Deletion of BCATm increases insulin-stimulated glucose oxidation in the heart

Backgrounds: Branched chain amino acid (BCAA) oxidation is impaired in cardiac insulin resistance, leading to the accumulation of BCAAs and the first products of BCAA oxidation, the branched chain ketoacids. However, it is not clear whether it is the BCAAs, BCKAs or both that are mediating cardiac insulin resistance. To determine this, we produced mice with a cardiac-specific deletion of BCAA aminotransferase (BCATm(-/-)), the first enzyme in the BCAA oxidation pathway that is responsible for converting BCAAs to BCKAs. Methods: Eight-week-old BCATm cardiac specific knockout (BCATm(-/-)) male mice and their alpha-MHC (myosin heavy chain) - Cre expressing wild type littermates (WT-Cre(+/+)) received tamoxifen (50 mg/kg i.p. 6 times over 8 days). At 16-weeks of age, cardiac energy metabolism was assessed in isolated working hearts. Results: BCATm(-/-) mice have decreased cardiac BCAA oxidation rates, increased cardiac BCAAs and a reduction in cardiac BCKAs. Hearts from BCATm(-/-) mice showed an increase in insulin stimulation of glucose oxidation and an increase in p-AKT. To determine the impact of reversing these events, we perfused isolated working mice hearts with high levels of BCKAs, which completely abolished insulin-stimulated glucose oxidation rates, an effect associated with decreased p-AKT and inactivation of pyruvate dehydrogenase (PDH), the rate-limiting enzyme in glucose oxidation.
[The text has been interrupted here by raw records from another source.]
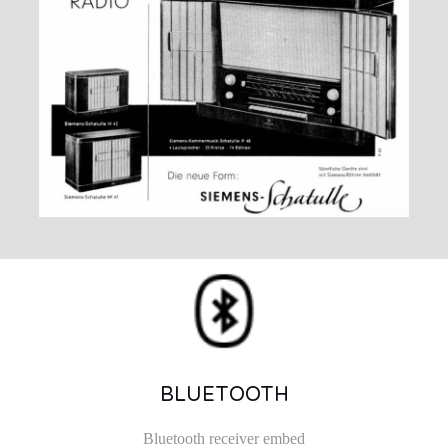
BLUETOOTH
Bluetooth receiver embed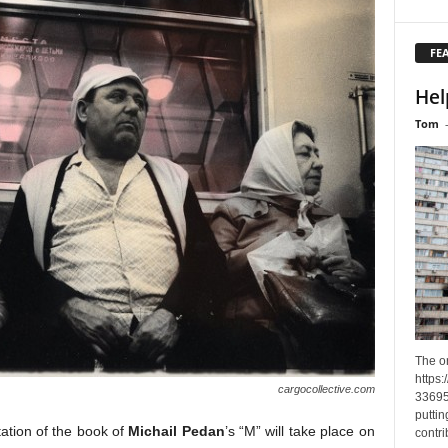
FE
Hel
Tom
The o
https
cargocollective.com
33695
puttin
ation of the book of
Michail Pedan
’s “M” will take place on
contri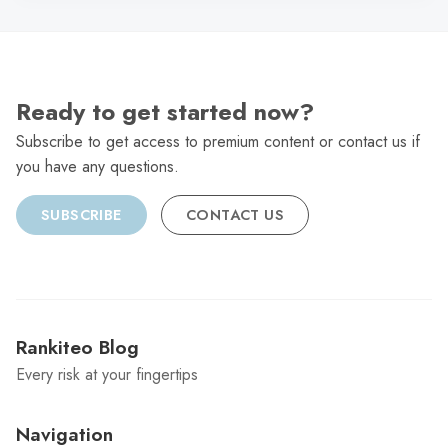
Ready to get started now?
Subscribe to get access to premium content or contact us if
you have any questions.
SUBSCRIBE
CONTACT US
Rankiteo Blog
Every risk at your fingertips
Navigation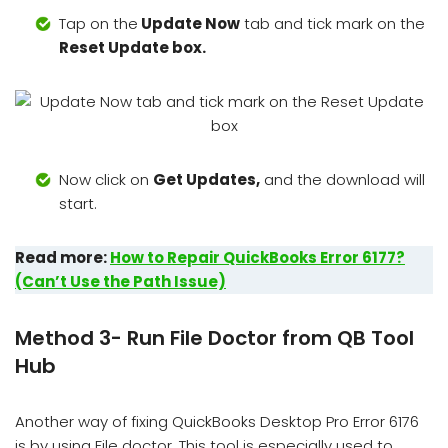
Tap on the
Update Now
tab and tick mark on the
Reset Update box.
Now click on
Get Updates,
and the download will
start.
Read more:
How to Repair QuickBooks Error 6177?
(Can’t Use the Path Issue)
Method 3- Run File Doctor from QB Tool
Hub
Another way of fixing QuickBooks Desktop Pro Error 6176
is by using File doctor. This tool is especially used to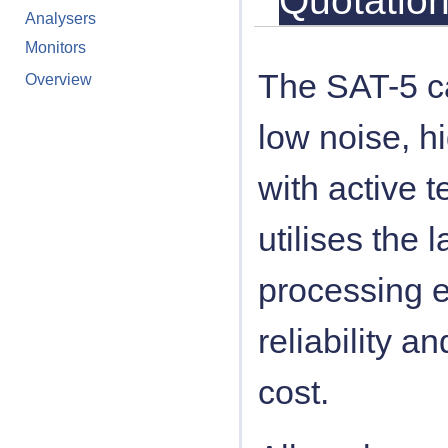
Quotatio
Analysers
Monitors
The SAT-5 c
Overview
low noise, h
with active 
utilises the 
processing e
reliability a
cost.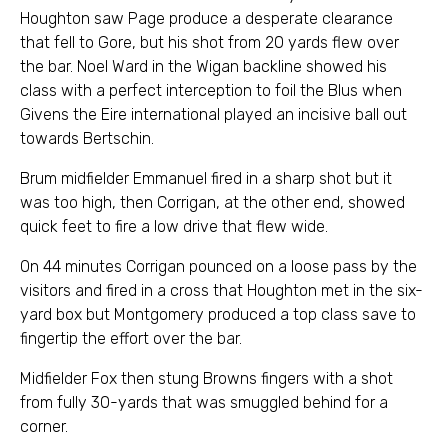
Houghton saw Page produce a desperate clearance
that fell to Gore, but his shot from 20 yards flew over
the bar. Noel Ward in the Wigan backline showed his
class with a perfect interception to foil the Blus when
Givens the Eire international played an incisive ball out
towards Bertschin.
Brum midfielder Emmanuel fired in a sharp shot but it
was too high, then Corrigan, at the other end, showed
quick feet to fire a low drive that flew wide.
On 44 minutes Corrigan pounced on a loose pass by the
visitors and fired in a cross that Houghton met in the six-
yard box but Montgomery produced a top class save to
fingertip the effort over the bar.
Midfielder Fox then stung Browns fingers with a shot
from fully 30-yards that was smuggled behind for a
corner.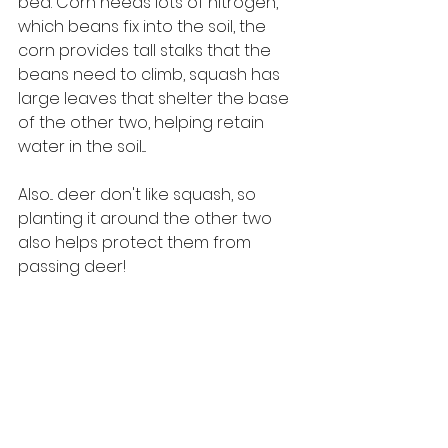
bed. Corn needs lots of nitrogen, 
which beans fix into the soil, the 
corn provides tall stalks that the 
beans need to climb, squash has 
large leaves that shelter the base 
of the other two, helping retain 
water in the soil....
Also... deer don't like squash, so 
planting it around the other two 
also helps protect them from 
passing deer!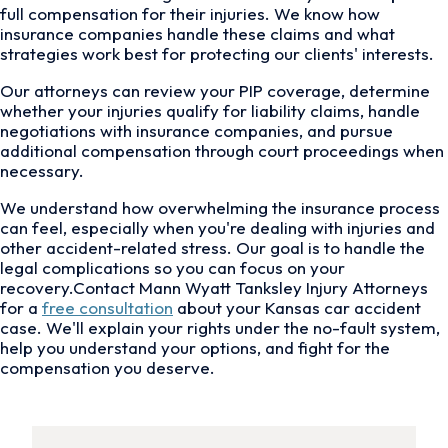
full compensation for their injuries. We know how
insurance companies handle these claims and what
strategies work best for protecting our clients' interests.
Our attorneys can review your PIP coverage, determine
whether your injuries qualify for liability claims, handle
negotiations with insurance companies, and pursue
additional compensation through court proceedings when
necessary.
We understand how overwhelming the insurance process
can feel, especially when you're dealing with injuries and
other accident-related stress. Our goal is to handle the
legal complications so you can focus on your
recovery.Contact Mann Wyatt Tanksley Injury Attorneys
for a
free consultation
about your Kansas car accident
case. We'll explain your rights under the no-fault system,
help you understand your options, and fight for the
compensation you deserve.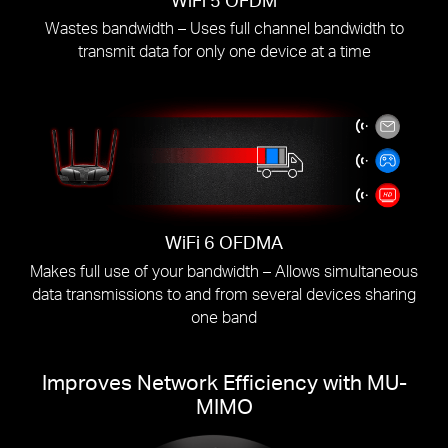
Wastes bandwidth – Uses full channel bandwidth to
transmit data for only one device at a time
WiFi 6 OFDMA
Makes full use of your bandwidth – Allows simultaneous
data transmissions to and from several devices sharing
one band
Improves Network Efficiency with MU-
MIMO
Conclusion: This implicates the BCKAs, and not BCAAs, as the actual mediators of cardiac insulin resistance and suggests that lowering cardiac BCKAs can be used as a therapeutic strategy to improve insulin sensitivity in the heart. (C) 2021 Elsevier Inc. All rights reserved.

Automated summary

The study found that cardiac-specific deletion of BCAA aminotransferase in mice led to decreased BCAA oxidation rates, increased BCAA levels, and reduced BCKA levels in the heart, while showing an increase in insulin stimulation of glucose oxidation. This suggests that BCKAs, rather than BCAAs, are the mediators of cardiac insulin resistance.